Argentina’s Worst Kept Secret
(The Big Mac Index – Part two)
Good luck ordering a Big Mac in Argentina. It is really hard to find it on the menu board, there is no picture anywhere, but you can order one – and you’ll notice that, compared to other items on the menu, it is cheap! A whopping 30% cheaper than other comparable items on the menu. Why you ask.
It appears that Argentina’s current government is notorious for demanding companies to fix certain prices to keep the official inflation rate down. The well-known Big Mac index published annually is a worldwide inflation indicator and an easy, fun way to analyze ‘purchasing power parity.’ When The Economist noticed a particularity in the price of Big Macs in Argentina, it raised some flags. Could there be some number fudging going on? Could burgernomics be predicting whether governments are understating inflation?

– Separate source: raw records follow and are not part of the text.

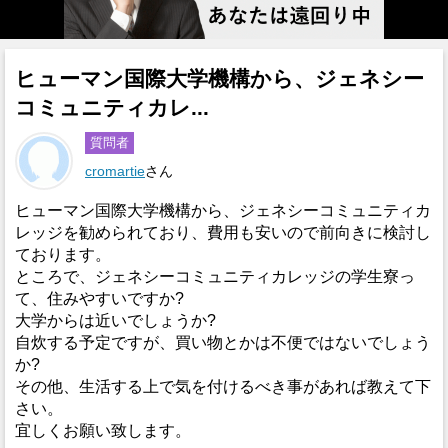
ヒューマン国際大学機構から、ジェネシー
コミュニティカレ...
質問者
cromartie
さん
ヒューマン国際大学機構から、ジェネシーコミュニティカ
レッジを勧められており、費用も安いので前向きに検討し
ております。
ところで、ジェネシーコミュニティカレッジの学生寮っ
て、住みやすいですか?
大学からは近いでしょうか?
自炊する予定ですが、買い物とかは不便ではないでしょう
か?
その他、生活する上で気を付けるべき事があれば教えて下
さい。
宜しくお願い致します。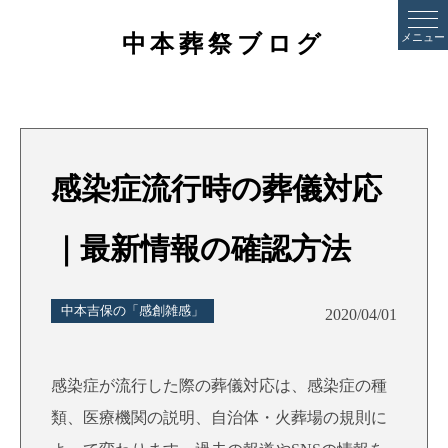
中本葬祭ブログ
メニュー
感染症流行時の葬儀対応
｜最新情報の確認方法
中本吉保の「感創雑感」
2020/04/01
感染症が流行した際の葬儀対応は、感染症の種
類、医療機関の説明、自治体・火葬場の規則に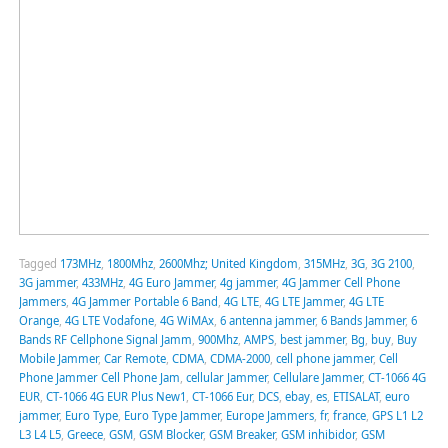
Tagged
173MHz
,
1800Mhz
,
2600Mhz; United Kingdom
,
315MHz
,
3G
,
3G 2100
,
3G jammer
,
433MHz
,
4G Euro Jammer
,
4g jammer
,
4G Jammer Cell Phone
Jammers
,
4G Jammer Portable 6 Band
,
4G LTE
,
4G LTE Jammer
,
4G LTE
Orange
,
4G LTE Vodafone
,
4G WiMAx
,
6 antenna jammer
,
6 Bands Jammer
,
6
Bands RF Cellphone Signal Jamm
,
900Mhz
,
AMPS
,
best jammer
,
Bg
,
buy
,
Buy
Mobile Jammer
,
Car Remote
,
CDMA
,
CDMA-2000
,
cell phone jammer
,
Cell
Phone Jammer Cell Phone Jam
,
cellular Jammer
,
Cellulare Jammer
,
CT-1066 4G
EUR
,
CT-1066 4G EUR Plus New1
,
CT-1066 Eur
,
DCS
,
ebay
,
es
,
ETISALAT
,
euro
jammer
,
Euro Type
,
Euro Type Jammer
,
Europe Jammers
,
fr
,
france
,
GPS L1 L2
L3 L4 L5
,
Greece
,
GSM
,
GSM Blocker
,
GSM Breaker
,
GSM inhibidor
,
GSM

The Economist has called Argentina out in the past for manipulating the price of the Big Mac at all of their McDonald locations, however, the Argentine government has not commented on the Big Mac Index controversy. Further, the government insists that the inflation rate is considerably lower than financial experts report.

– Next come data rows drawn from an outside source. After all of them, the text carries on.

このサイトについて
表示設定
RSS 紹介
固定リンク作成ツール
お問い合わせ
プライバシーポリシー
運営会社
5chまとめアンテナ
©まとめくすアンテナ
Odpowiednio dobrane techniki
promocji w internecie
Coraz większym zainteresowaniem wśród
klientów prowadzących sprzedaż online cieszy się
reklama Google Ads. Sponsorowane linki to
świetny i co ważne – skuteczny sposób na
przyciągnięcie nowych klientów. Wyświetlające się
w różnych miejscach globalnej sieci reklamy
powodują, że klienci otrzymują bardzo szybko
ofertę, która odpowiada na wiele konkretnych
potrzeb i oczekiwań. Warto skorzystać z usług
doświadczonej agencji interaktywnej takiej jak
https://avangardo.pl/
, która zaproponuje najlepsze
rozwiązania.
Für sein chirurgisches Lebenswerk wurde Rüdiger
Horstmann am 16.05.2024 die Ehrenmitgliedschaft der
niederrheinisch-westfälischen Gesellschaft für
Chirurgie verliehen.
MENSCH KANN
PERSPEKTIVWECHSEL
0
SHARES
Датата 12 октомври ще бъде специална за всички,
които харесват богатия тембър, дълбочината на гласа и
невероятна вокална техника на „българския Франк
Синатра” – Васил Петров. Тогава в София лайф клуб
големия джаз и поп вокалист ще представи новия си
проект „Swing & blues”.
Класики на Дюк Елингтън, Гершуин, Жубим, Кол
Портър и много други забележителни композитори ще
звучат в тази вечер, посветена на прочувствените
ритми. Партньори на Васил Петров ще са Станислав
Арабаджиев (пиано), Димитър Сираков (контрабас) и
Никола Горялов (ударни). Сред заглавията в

Recently, Argentina defaulted yet again on its debt. This last default marks the eighth time in history for default by this country. Interestingly, it just so happens that the source of this current default for Argentina is the previous default in 2001. Most of the creditors exchanged their defaulted debt for new securities in a restructuring plan that took place in 2005 and again in 2010. However, a few creditors insisted on payment in full plus interest. Most economists and financial analysts agree, defaulting was the worst decision the Argentine government could have made.
At least, in the end, the people of Argentina can still eat, and rather cheaply if they order the Big Mac!